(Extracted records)
^^^^

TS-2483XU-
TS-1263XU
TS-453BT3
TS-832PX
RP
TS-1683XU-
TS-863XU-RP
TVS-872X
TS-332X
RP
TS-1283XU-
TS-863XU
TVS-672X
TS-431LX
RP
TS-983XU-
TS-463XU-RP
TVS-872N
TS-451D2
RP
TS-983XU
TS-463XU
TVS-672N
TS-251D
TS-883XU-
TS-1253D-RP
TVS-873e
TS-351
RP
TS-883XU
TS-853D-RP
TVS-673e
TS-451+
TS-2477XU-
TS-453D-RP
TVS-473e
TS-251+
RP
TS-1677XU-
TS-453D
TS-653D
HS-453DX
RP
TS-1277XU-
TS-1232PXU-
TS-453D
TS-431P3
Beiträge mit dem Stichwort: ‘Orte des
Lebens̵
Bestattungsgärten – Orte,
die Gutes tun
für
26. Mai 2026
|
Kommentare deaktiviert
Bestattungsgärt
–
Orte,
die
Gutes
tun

^^^^

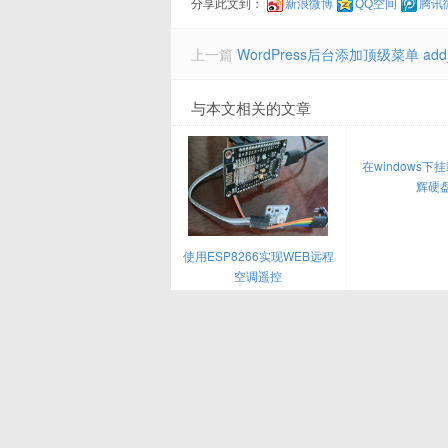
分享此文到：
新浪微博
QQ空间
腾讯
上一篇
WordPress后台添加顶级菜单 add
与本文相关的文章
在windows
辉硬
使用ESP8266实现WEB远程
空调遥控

^^^^

Task statement:
Only the number should be given: the count of lines in the entries that contain the string "Orte".

Written answer:
3